WASHINGTON, 29 March 2003 — A highly publicized US campaign to persuade senior Iraqi military and civilian leaders to surrender has failed to produce any significant defections, and US intelligence officials have concluded that those closest to President Saddam Hussein are unlikely to give up.

The effort now appears to be one of several miscalculations in a high-stakes US strategy to use bombing, secret contacts and inducements — including cash payments — to key Iraqi leaders to quickly overthrow Saddam.

“We underestimated their capacity to put up resistance,’’ said a Bush administration who requested anonymity. “We underestimated the role of nationalism. And we overestimated the appeal of liberation.’’

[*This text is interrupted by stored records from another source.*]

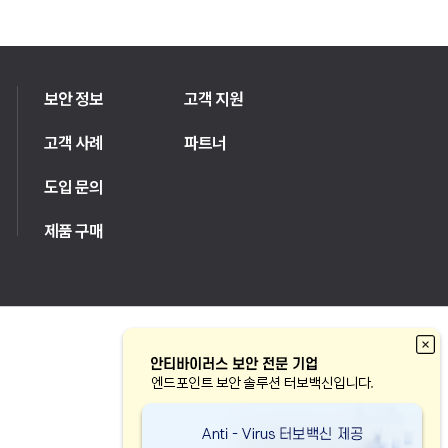
보안 정보
고객 지원
고객 사례
파트너
도입 문의
제품 구매
FAMILY SITE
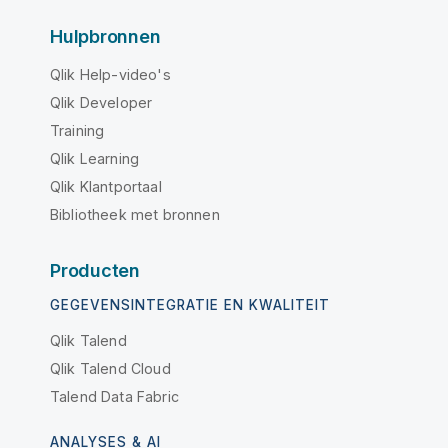
Hulpbronnen
Qlik Help-video's
Qlik Developer
Training
Qlik Learning
Qlik Klantportaal
Bibliotheek met bronnen
Producten
GEGEVENSINTEGRATIE EN KWALITEIT
Qlik Talend
Qlik Talend Cloud
Talend Data Fabric
ANALYSES & AI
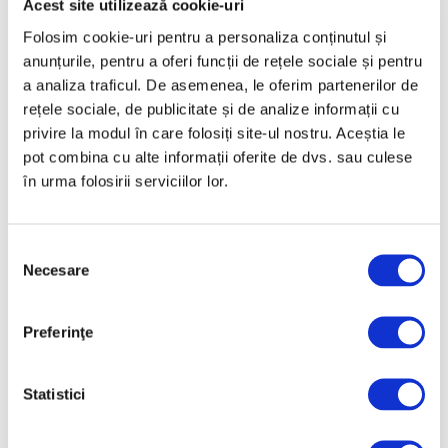
Acest site utilizează cookie-uri
Februarie 2025
Folosim cookie-uri pentru a personaliza conținutul și
Ianuarie 2025
anunțurile, pentru a oferi funcții de rețele sociale și pentru
a analiza traficul. De asemenea, le oferim partenerilor de
Decembrie 2024
rețele sociale, de publicitate și de analize informații cu
Noiembrie 2024
privire la modul în care folosiți site-ul nostru. Aceștia le
Octombrie 2024
pot combina cu alte informații oferite de dvs. sau culese
în urma folosirii serviciilor lor.
Septembrie 2024
August 2024
Selecția
Iulie 2024
Necesare
consimțământului
Iunie 2024
Mai 2024
Preferinţe
Aprilie 2024
Martie 2024
Statistici
Februarie 2024
Ianuarie 2024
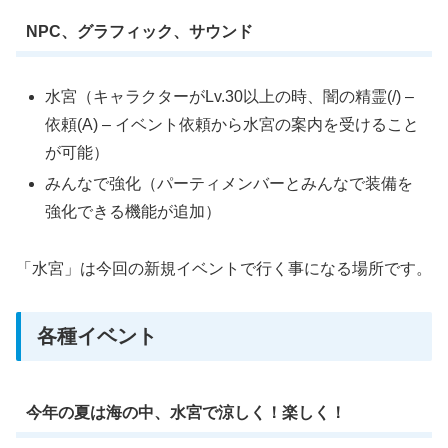
NPC、グラフィック、サウンド
水宮（キャラクターがLv.30以上の時、闇の精霊(/) –
依頼(A) – イベント依頼から水宮の案内を受けること
が可能）
みんなで強化（パーティメンバーとみんなで装備を
強化できる機能が追加）
「水宮」は今回の新規イベントで行く事になる場所です。
各種イベント
今年の夏は海の中、水宮で涼しく！楽しく！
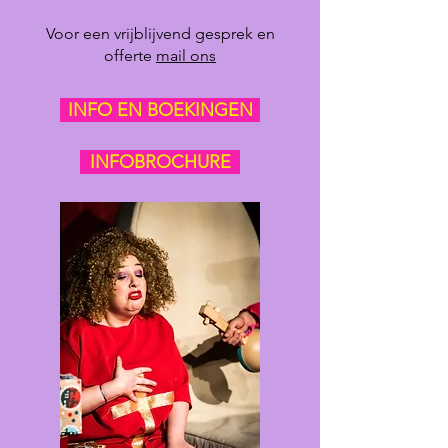
Voor een vrijblijvend gesprek en
offerte
mail ons
INFO EN BOEKINGEN
INFOBROCHURE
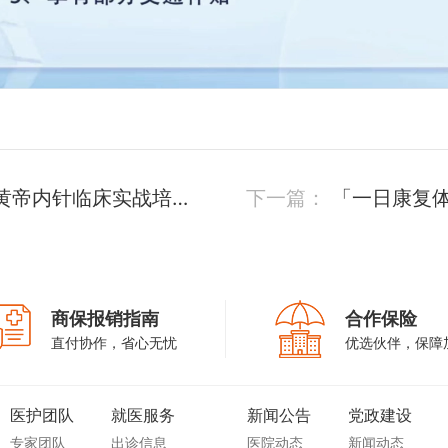
黄帝内针临床实战培训
下一篇：
「一日康复
验，轻松 get 康复小
商保报销指南
合作保险
直付协作，省心无忧
优选伙伴，保障
医护团队
就医服务
新闻公告
党政建设
专家团队
出诊信息
医院动态
新闻动态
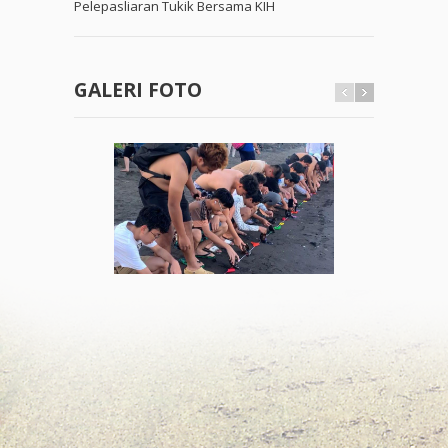
Pelepasliaran Tukik Bersama KIH
GALERI FOTO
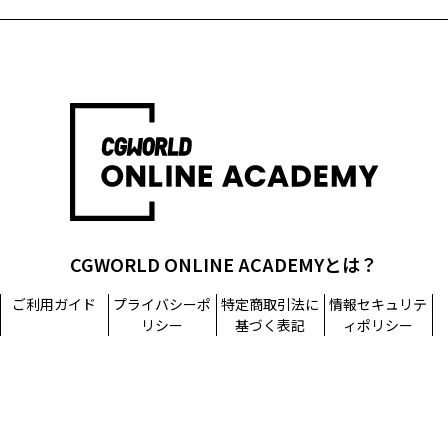
CGWORLD ONLINE ACADEMYとは？
ご利用ガイド
プライバシーポ
特定商取引法に
情報セキュリテ
リシー
基づく表記
ィポリシー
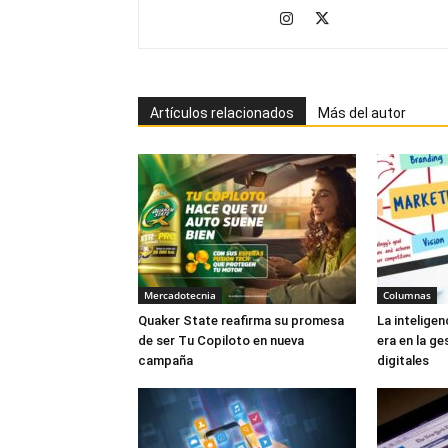
Artículos relacionados
Más del autor
Mercadotecnia
Columnas
Quaker State reafirma su promesa
La inteligen
de ser Tu Copiloto en nueva
era en la g
campaña
digitales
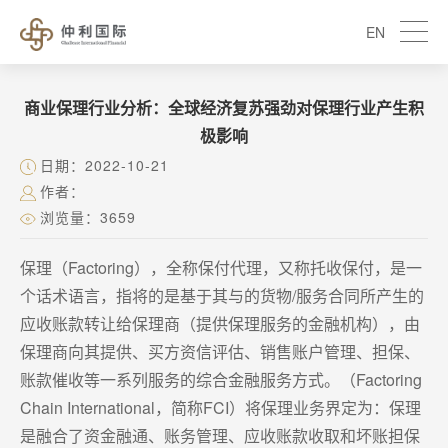
EN
商业保理行业分析：全球经济复苏强劲对保理行业产生积
极影响
日期：2022-10-21
作者：
浏览量：3659
保理（Factoring），全称保付代理，又称托收保付，是一
个话术语言，指将的是基于其与的货物/服务合同所产生的
应收账款转让给保理商（提供保理服务的金融机构），由
保理商向其提供、买方资信评估、销售账户管理、担保、
账款催收等一系列服务的综合金融服务方式。（Factoring
Chain International，简称FCI）将保理业务界定为：保理
是融合了资金融通、账务管理、应收账款收取和坏账担保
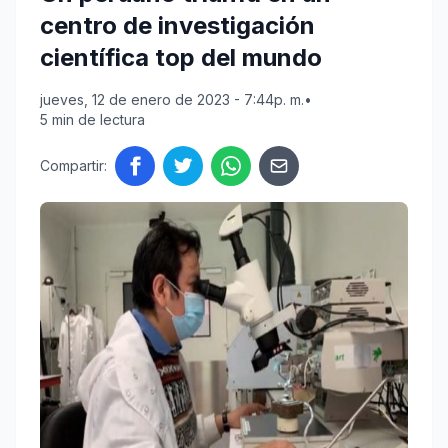
centro de investigación
científica top del mundo
jueves, 12 de enero de 2023 - 7:44p. m.
•
5 min de lectura
Compartir:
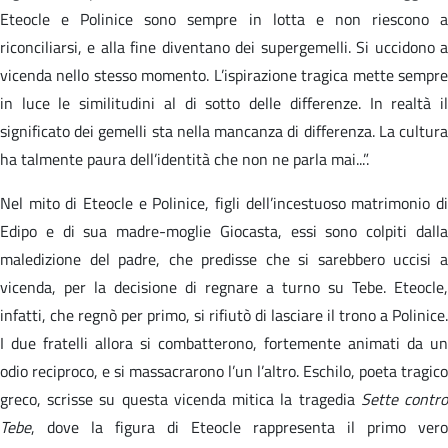
Eteocle e Polinice sono sempre in lotta e non riescono a
riconciliarsi, e alla fine diventano dei supergemelli. Si uccidono a
vicenda nello stesso momento. L’ispirazione tragica mette sempre
in luce le similitudini al di sotto delle differenze. In realtà il
significato dei gemelli sta nella mancanza di differenza. La cultura
ha talmente paura dell’identità che non ne parla mai...”.
Nel mito di Eteocle e Polinice, figli dell’incestuoso matrimonio di
Edipo e di sua madre-moglie Giocasta, essi sono colpiti dalla
maledizione del padre, che predisse che si sarebbero uccisi a
vicenda, per la decisione di regnare a turno su Tebe. Eteocle,
infatti, che regnò per primo, si rifiutò di lasciare il trono a Polinice.
I due fratelli allora si combatterono, fortemente animati da un
odio reciproco, e si massacrarono l’un l’altro. Eschilo, poeta tragico
greco, scrisse su questa vicenda mitica la tragedia
Sette contr
Tebe
, dove la figura di Eteocle rappresenta il primo vero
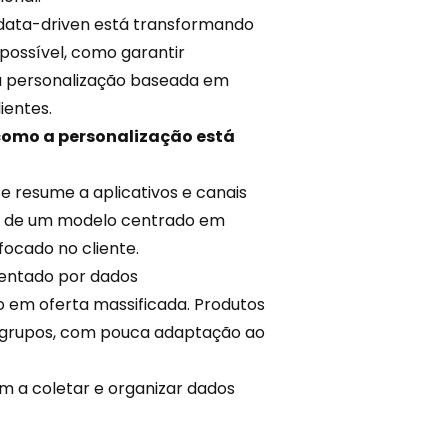
 data-driven está transformando
 possível, como garantir
a personalização baseada em
ientes.
 como a personalização está
se resume a aplicativos e
canais
air de um modelo centrado em
ocado no cliente.
ientado por dados
o em oferta massificada. Produtos
s grupos, com pouca adaptação ao
m a coletar e organizar dados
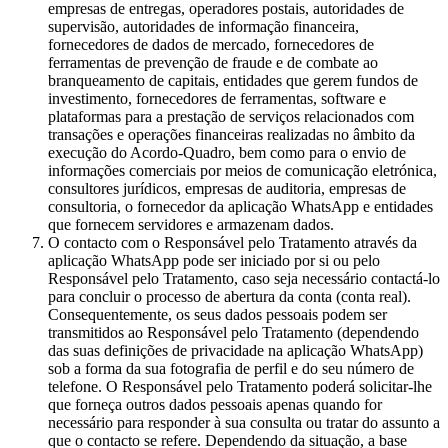
empresas de entregas, operadores postais, autoridades de
supervisão, autoridades de informação financeira,
fornecedores de dados de mercado, fornecedores de
ferramentas de prevenção de fraude e de combate ao
branqueamento de capitais, entidades que gerem fundos de
investimento, fornecedores de ferramentas, software e
plataformas para a prestação de serviços relacionados com
transações e operações financeiras realizadas no âmbito da
execução do Acordo-Quadro, bem como para o envio de
informações comerciais por meios de comunicação eletrónica,
consultores jurídicos, empresas de auditoria, empresas de
consultoria, o fornecedor da aplicação WhatsApp e entidades
que fornecem servidores e armazenam dados.
O contacto com o Responsável pelo Tratamento através da
aplicação WhatsApp pode ser iniciado por si ou pelo
Responsável pelo Tratamento, caso seja necessário contactá-lo
para concluir o processo de abertura da conta (conta real).
Consequentemente, os seus dados pessoais podem ser
transmitidos ao Responsável pelo Tratamento (dependendo
das suas definições de privacidade na aplicação WhatsApp)
sob a forma da sua fotografia de perfil e do seu número de
telefone. O Responsável pelo Tratamento poderá solicitar-lhe
que forneça outros dados pessoais apenas quando for
necessário para responder à sua consulta ou tratar do assunto a
que o contacto se refere. Dependendo da situação, a base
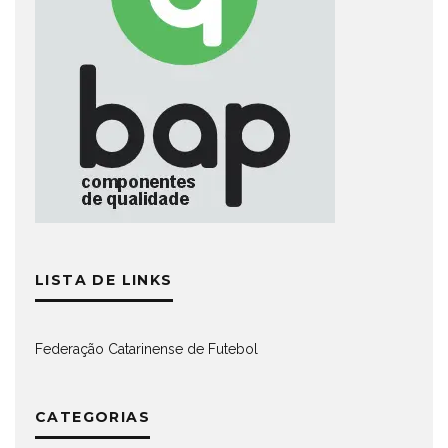
LISTA DE LINKS
Federação Catarinense de Futebol
CATEGORIAS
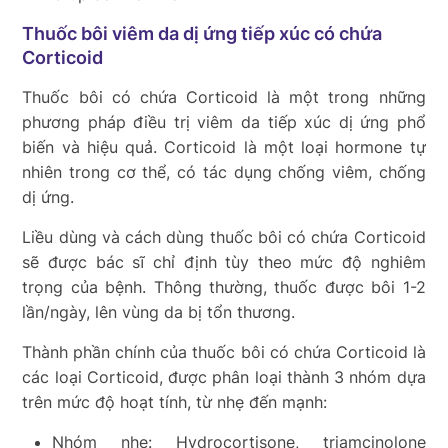
Thuốc bôi viêm da dị ứng tiếp xúc có chứa
Corticoid
Thuốc bôi có chứa Corticoid là một trong những
phương pháp điều trị viêm da tiếp xúc dị ứng phổ
biến và hiệu quả. Corticoid là một loại hormone tự
nhiên trong cơ thể, có tác dụng chống viêm, chống
dị ứng.
Liều dùng và cách dùng thuốc bôi có chứa Corticoid
sẽ được bác sĩ chỉ định tùy theo mức độ nghiêm
trọng của bệnh. Thông thường, thuốc được bôi 1-2
lần/ngày, lên vùng da bị tổn thương.
Thành phần chính của thuốc bôi có chứa Corticoid là
các loại Corticoid, được phân loại thành 3 nhóm dựa
trên mức độ hoạt tính, từ nhẹ đến mạnh:
Nhóm nhẹ: Hydrocortisone, triamcinolone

US officials note that the war is just a week old, and they say that the sentiment among Iraqi military leaders could change quickly if Saddam’s forces around Baghdad are routed by American-led troops.

But a US intelligence official said no cracks have appeared in Saddam’s command structure as American and British troops fight their way toward the capital.

“I think the inner circle are in it for the long haul,’’ the intelligence official said Thursday. The estimated two dozen members of Saddam’s inner command include his two sons, Uday and Qusai, other members of his extended family and ruling Arab Socialist Baath Party stalwarts who have survived numerous purges.

The US effort to encourage defections, run jointly by the Pentagon and CIA, has been scaled back sharply since last weekend. “The negotiations went nowhere,’’ said a former senior CIA official. “All of them have proved futile.’’ He and other experts on Iraq said using telephones, cell phones and e-mail or relying on Iraqi defectors to contact senior Iraqi officials was problematic from the start because Saddam’s secret police and spy services tightly monitor electronic communications in the country.

The official, and others willing to talk about the effort, requested anonymity because of the sensitive topic.

The effort may have had a second goal, they said. It might have also been designed to cast suspicion on Saddam loyalists in hopes of sowing top-level turmoil. Saddam has imprisoned or killed anyone suspected of disloyalty in the past, and he crushed two coup attempts backed by the CIA in the mid-1990s.

In the Afghanistan war, the CIA disbursed millions of dollars in cash to buy information or loyalty from local warlords. Intelligence officials declined to say what they have offered to Iraqi leaders, but they made it clear that they are prepared to cut deals.